Now, this quantity is 0 iff [itex]x_0[/itex] is a non-zero integer!
Is this the correct result?
Aren't two sinc functions supposed to be orthogonal for any [itex]x_0[/itex] real?
 
I think it is correct, you have shown that:

[tex] \int_{-\infty}^{+\infty}sinc(x)sinc(x-x_0)dx = \delta (x-x_{0})[/tex]

For [tex]x_{0}=0[/tex] you have the inner product of the same vector(there's no shift) i.e.

[tex] \left \langle sinc(x),sinc(x) \right \rangle = \int_{-\infty}^{+\infty}sinc(x)^{2}dx[/tex]
 
712
5
Thanks!
that means that the set of sinc functions:

[tex]\{ sinc(x-n) | n \in \mathbb{Z}^{+}_{0} \}[/tex]

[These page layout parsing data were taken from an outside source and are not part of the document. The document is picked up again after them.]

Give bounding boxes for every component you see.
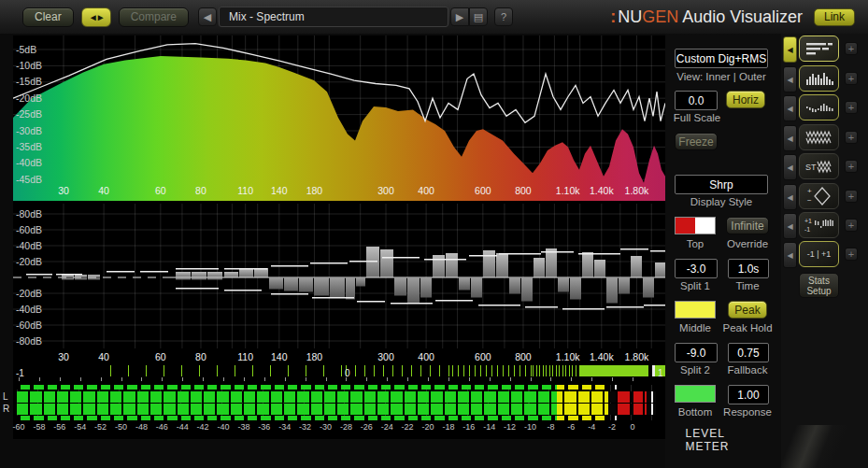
peak-button[interactable]: Peak bbox=[728, 301, 767, 319]
correlation-line bbox=[439, 365, 440, 376]
chevron-left-icon: ◀ bbox=[787, 222, 792, 231]
bottom-color-swatch[interactable] bbox=[675, 385, 716, 403]
mirror-bars-plot[interactable]: -20dB-40dB-60dB-80dB-80dB-60dB-40dB-20dB… bbox=[13, 204, 665, 364]
help-button[interactable]: ? bbox=[494, 7, 513, 26]
collapse-arrow-button[interactable]: ◀ bbox=[783, 36, 797, 63]
add-view-button[interactable]: + bbox=[845, 248, 858, 261]
collapse-arrow-button[interactable]: ◀ bbox=[783, 125, 797, 151]
view-mode-label[interactable]: View: Inner | Outer bbox=[676, 71, 765, 82]
fallback-value[interactable]: 0.75 bbox=[728, 343, 769, 362]
mirror-bar-down bbox=[269, 278, 283, 290]
clear-button[interactable]: Clear bbox=[22, 7, 74, 27]
full-scale-label: Full Scale bbox=[674, 112, 721, 123]
add-view-button[interactable]: + bbox=[845, 160, 858, 173]
response-label: Response bbox=[723, 406, 772, 418]
split2-value[interactable]: -9.0 bbox=[675, 343, 718, 362]
chevron-left-icon: ◀ bbox=[787, 76, 792, 84]
peak-hold-dash bbox=[499, 253, 541, 255]
ruler-tick bbox=[346, 377, 347, 381]
collapse-arrow-button[interactable]: ◀ bbox=[783, 95, 797, 121]
view-correlation-spectrum-button[interactable]: +1 -1 bbox=[799, 212, 839, 238]
add-view-button[interactable]: + bbox=[845, 42, 858, 55]
middle-color-swatch[interactable] bbox=[675, 301, 716, 319]
correlation-line bbox=[217, 365, 218, 376]
add-view-button[interactable]: + bbox=[845, 72, 858, 85]
preset-selector[interactable]: Mix - Spectrum bbox=[219, 7, 448, 27]
rms-meter-top bbox=[17, 385, 656, 390]
collapse-arrow-button[interactable]: ◀ bbox=[783, 184, 797, 210]
preset-prev-button[interactable]: ◀ bbox=[198, 7, 217, 26]
ruler-tick bbox=[101, 377, 102, 381]
view-waveform-button[interactable] bbox=[799, 124, 839, 150]
ruler-tick bbox=[203, 377, 204, 381]
meter-left-channel bbox=[17, 391, 656, 403]
db-tick-label: -25dB bbox=[16, 108, 42, 120]
view-spectrum-bars-button[interactable] bbox=[799, 65, 839, 92]
freq-tick-label: 400 bbox=[418, 185, 434, 196]
full-scale-value[interactable]: 0.0 bbox=[675, 91, 718, 110]
correlation-line bbox=[164, 365, 164, 376]
view-vectorscope-button[interactable]: + − bbox=[799, 183, 839, 209]
correlation-line bbox=[491, 365, 492, 376]
rms-peak-tick bbox=[615, 385, 617, 390]
display-style-selector[interactable]: Shrp bbox=[675, 175, 768, 194]
freeze-button[interactable]: Freeze bbox=[675, 133, 718, 150]
view-selector-strip: ◀ + ◀ + ◀ bbox=[781, 34, 868, 468]
svg-text:−: − bbox=[807, 196, 812, 205]
add-view-button[interactable]: + bbox=[845, 131, 858, 144]
peak-hold-line bbox=[651, 404, 653, 415]
link-button[interactable]: Link bbox=[814, 8, 855, 26]
db-scale-label: -50 bbox=[115, 422, 127, 432]
view-levels-button[interactable] bbox=[799, 35, 839, 62]
db-scale-label: -18 bbox=[442, 422, 454, 432]
preset-next-button[interactable]: ▶ bbox=[450, 7, 469, 26]
stats-setup-button[interactable]: Stats Setup bbox=[799, 273, 839, 298]
db-scale-label: -48 bbox=[135, 422, 148, 432]
logo-dots-icon: : bbox=[610, 7, 616, 27]
collapse-arrow-button[interactable]: ◀ bbox=[783, 66, 797, 92]
collapse-arrow-button[interactable]: ◀ bbox=[783, 154, 797, 180]
db-tick-label: -40dB bbox=[16, 157, 42, 168]
mirror-bar-down bbox=[459, 278, 470, 291]
control-panel: Custom Dig+RMS View: Inner | Outer 0.0 H… bbox=[665, 34, 788, 468]
db-tick-label: -20dB bbox=[16, 288, 42, 299]
correlation-line bbox=[411, 365, 412, 376]
swap-arrows-button[interactable]: ◄► bbox=[81, 7, 111, 27]
correlation-line bbox=[543, 365, 544, 376]
collapse-arrow-button[interactable]: ◀ bbox=[783, 242, 797, 268]
db-tick-label: -80dB bbox=[16, 208, 42, 220]
view-spectrum-curve-button[interactable] bbox=[799, 94, 839, 121]
correlation-line bbox=[475, 365, 476, 376]
db-tick-label: -35dB bbox=[16, 141, 42, 152]
correlation-line bbox=[565, 365, 566, 376]
freq-tick-label: 1.40k bbox=[590, 351, 614, 362]
peak-hold-dash bbox=[176, 268, 219, 270]
time-value[interactable]: 1.0s bbox=[728, 259, 769, 278]
mirror-bar-up bbox=[483, 250, 495, 277]
db-scale-label: -4 bbox=[588, 422, 595, 432]
top-color-swatch[interactable] bbox=[675, 217, 716, 234]
response-value[interactable]: 1.00 bbox=[728, 385, 769, 404]
infinite-button[interactable]: Infinite bbox=[726, 217, 769, 234]
add-view-button[interactable]: + bbox=[845, 219, 858, 232]
preset-menu-button[interactable]: ▤ bbox=[469, 7, 488, 26]
peak-hold-dash bbox=[271, 265, 308, 267]
split1-value[interactable]: -3.0 bbox=[675, 259, 718, 278]
ruler-tick bbox=[591, 377, 592, 381]
collapse-arrow-button[interactable]: ◀ bbox=[783, 213, 797, 239]
chevron-left-icon: ◀ bbox=[787, 135, 792, 143]
db-scale-label: -8 bbox=[547, 422, 554, 432]
add-view-button[interactable]: + bbox=[845, 101, 858, 114]
view-stereo-wave-button[interactable]: ST bbox=[799, 153, 839, 179]
correlation-line bbox=[514, 365, 515, 376]
compare-button[interactable]: Compare bbox=[119, 7, 189, 27]
view-correlation-meter-button[interactable]: -1 | +1 bbox=[799, 241, 839, 267]
db-scale-label: -34 bbox=[278, 422, 291, 432]
mode-selector[interactable]: Custom Dig+RMS bbox=[675, 49, 768, 68]
spectrum-analyzer-plot[interactable]: -5dB-10dB-15dB-20dB-25dB-30dB-35dB-40dB-… bbox=[13, 35, 665, 201]
add-view-button[interactable]: + bbox=[845, 190, 858, 203]
correlation-line bbox=[452, 365, 453, 376]
correlation-line bbox=[536, 365, 537, 376]
horiz-button[interactable]: Horiz bbox=[726, 91, 765, 108]
main-display: -5dB-10dB-15dB-20dB-25dB-30dB-35dB-40dB-… bbox=[13, 35, 665, 439]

is an orthonormal basis....but basis for what???
what functions can be represented as a linear combinations of sinc(x-n) ?

Basically what confuses me, is that in any pair sinc(x-n) and sinc(x+n) the functions are not orthogonal, and I don't know if they are are redundant or not.
 
402
1
is an orthonormal basis....but basis for what???
For the bandlimited[\B] functions, the ones that have a Fourier transform with a bounded support. This is the Shannon-Whittaker sampling theorem: given a function [tex]f\left(t\right)[/tex], such that its Fourier transform [tex]F\left(\omega\right)[/tex] is such that [tex]F\left(\omega\right)=0, \left|\omega\right|>B[/tex], then:

[tex]
f\left(t\right)=\sum_{n=-\infty}^{n=+\infty}f\left(nT\right){\rm sinc}\left(\frac{t-nT}{T}\right)
[/tex]

If [tex] T> \pi/B[/tex]. This is the called the Nyquist condition; if it's not satisfied, then you have what is called aliasing, where the highest frequency components of the function "appear" as low-frequency ones. For more details, see:

http://en.wikipedia.org/wiki/Nyquist%E2%80%93Shannon_sampling_theorem" [Broken]

Basically what confuses me, is that in any pair sinc(x-n) and sinc(x+n) the functions are not orthogonal, and I don't know if they are are redundant or not.
Notice that sinc(x-n) and sinc(x+n) are obtained from each other through a reflection on the y-axis, so you should not expect that they are orthogonal.
 
Last edited by a moderator:
712
5
Notice that sinc(x-n) and sinc(x+n) are obtained from each other through a reflection on the y-axis, so you should not expect that they are orthogonal.
Sorry, my calculations were wrong.
It is possible to prove that:

[tex]
\int_{-\infty}^{+\infty}sinc(x+x_0)sinc(x-x_0)dx = sinc(2x_0)
[/tex]

Again, assuming [itex]x_0[/itex] is a non-zero integer, [itex]sinc(2x_0)=0[/itex], so those functions, despite being the reflection of each other, are orthogonal.

The orthonormal basis for the bandlimited functions is then: [itex] \{ sinc(x-n) | n \in \mathbb{Z} \} [/itex]
 
402
1
My apologies, I studied sampling a long time ago and I didn't remember if they were orthogonal.:redface: The rest is correct, thought.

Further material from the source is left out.